__Brief__
For each line below that includes the word "more", make a copy.

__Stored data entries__
==*==
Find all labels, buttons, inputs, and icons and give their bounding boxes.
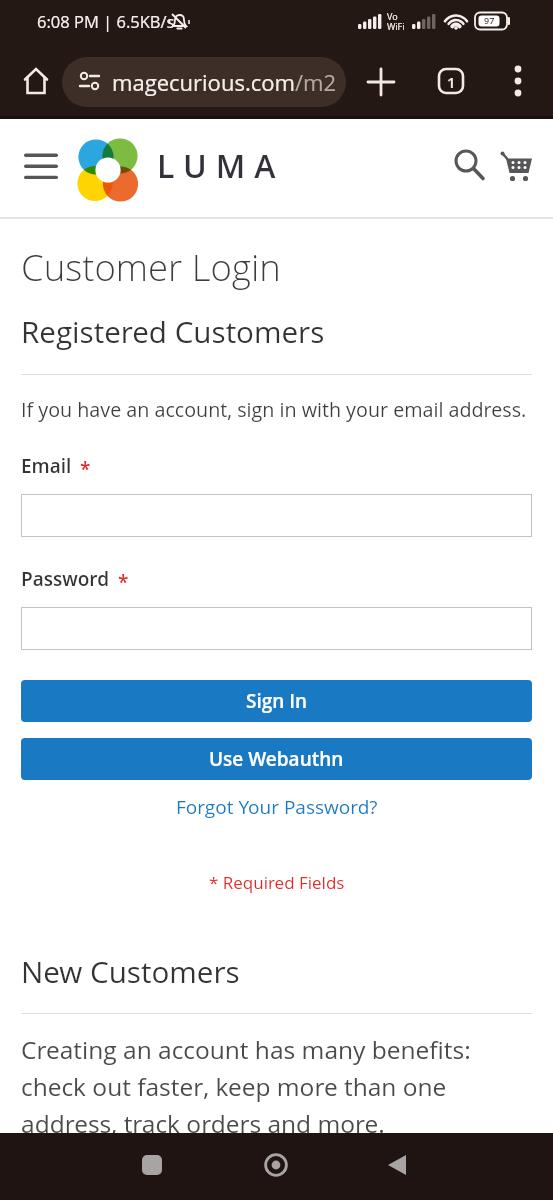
staticText: New Customers — [21, 951, 240, 991]
button[interactable] — [21, 607, 532, 650]
button[interactable] — [431, 61, 471, 101]
staticText: * — [80, 456, 91, 482]
button[interactable] — [14, 143, 68, 191]
staticText: address, track orders and more. — [21, 1107, 385, 1140]
button[interactable]: magecurious.com — [62, 57, 346, 107]
button[interactable] — [444, 144, 492, 192]
button[interactable] — [500, 62, 538, 102]
button[interactable]: Use Webauthn — [21, 738, 532, 780]
staticText: Creating an account has many benefits: — [21, 1033, 471, 1066]
staticText: If you have an account, sign in with you… — [21, 396, 527, 423]
button[interactable] — [373, 1141, 421, 1189]
staticText: 6:08 PM | 6.5KB/s — [37, 10, 175, 32]
staticText: Forgot Your Password? — [176, 794, 378, 820]
staticText: * Required Fields — [209, 871, 345, 894]
staticText: /m2 — [295, 67, 337, 97]
staticText: Registered Customers — [21, 311, 325, 351]
button[interactable]: Forgot Your Password? — [0, 794, 553, 820]
button[interactable] — [496, 144, 542, 192]
staticText: check out faster, keep more than one — [21, 1070, 447, 1103]
button[interactable] — [16, 56, 56, 96]
button[interactable] — [361, 62, 401, 102]
staticText: Password — [21, 566, 109, 592]
button[interactable] — [21, 494, 532, 537]
button[interactable] — [252, 1141, 300, 1189]
staticText: Customer Login — [21, 242, 281, 292]
staticText: LUMA — [157, 144, 285, 188]
staticText: Vo WiFi — [387, 10, 405, 32]
staticText: 97 — [484, 14, 495, 26]
staticText: Use Webauthn — [209, 746, 344, 772]
staticText: 1 — [447, 72, 456, 92]
staticText: magecurious.com — [112, 67, 295, 97]
button[interactable] — [128, 1141, 176, 1189]
button[interactable]: Sign In — [21, 680, 532, 722]
staticText: Sign In — [246, 688, 308, 714]
staticText: * — [118, 569, 129, 595]
staticText: Email — [21, 453, 72, 479]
==*==
__Result below__
staticText: address, track orders and more. — [21, 1107, 385, 1140]
staticText: check out faster, keep more than one — [21, 1070, 447, 1103]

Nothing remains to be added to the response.